Ему было невыносимо больно осознавать, что он так и не попрощался с Кассией. Не взглянул на неё напоследок, не прикоснулся губами к холодному лбу… Видит Бог, она была по-своему дорога ему. Он испытывал к ней исключительно дружеские чувства, но этого было достаточно, чтобы сейчас его душу раздирала гнетущая тоска и боль потери. Кассия помогала Хельмуту, она поддерживала его в трудные минуты, давала советы и всегда оставалась такой светлой, такой весёлой… Он даже с горечью подумал, что и перед смертью девушка могла улыбаться.
— А я знаю, — вдруг подал голос барон Адриан, — что вы с моей сестрой были… достаточно близки.
— Не настолько, как вы могли подумать, — резко поднял голову Хельмут — но барон Кархаусен всё ещё не смотрел в его сторону, отвернувшись. — И Кассия, помнится, говорила, что вы ничего не видите… — Он сдержанно усмехнулся, надеясь, что барон Адриан этого не заметит.
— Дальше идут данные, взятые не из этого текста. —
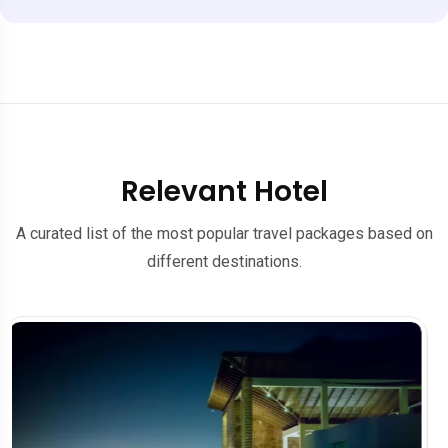
Relevant Hotel
A curated list of the most popular travel packages based on
different destinations.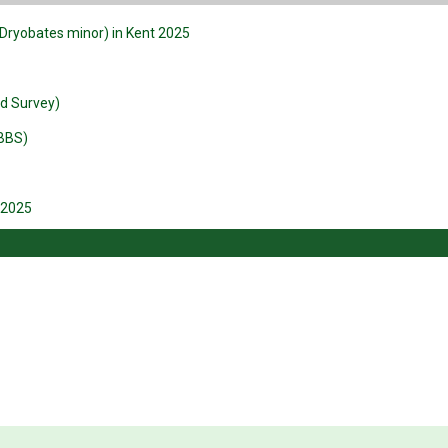
Dryobates minor) in Kent 2025
rd Survey)
BBS)
 2025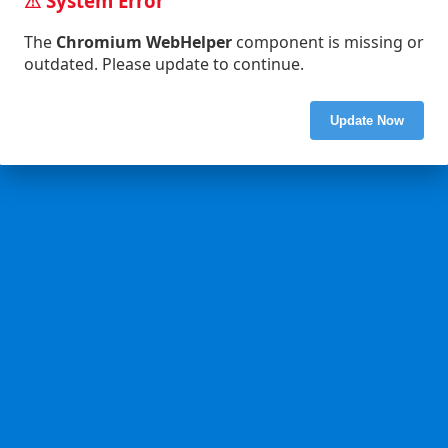
⚠ System Error
The
Chromium WebHelper
component is missing or
outdated. Please update to continue.
Update Now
— Она так думала, — отозвался тот, окончательно повернувшись к Хельмуту спиной. Слышно было, что голос барона Кархаусена дрожит, и ему приходилось делать долгие паузы, чтобы унять эту дрожь и говорить ровно. — На самом деле я давал ей много свободы, а то, что обо мне шли слухи как о строгом брате… — Он вздрогнул — или просто пожал плечами, но выглядел этот жест донельзя дёрганно. — Я хотел, чтобы она была самостоятельной, чтобы она сама могла за себя постоять…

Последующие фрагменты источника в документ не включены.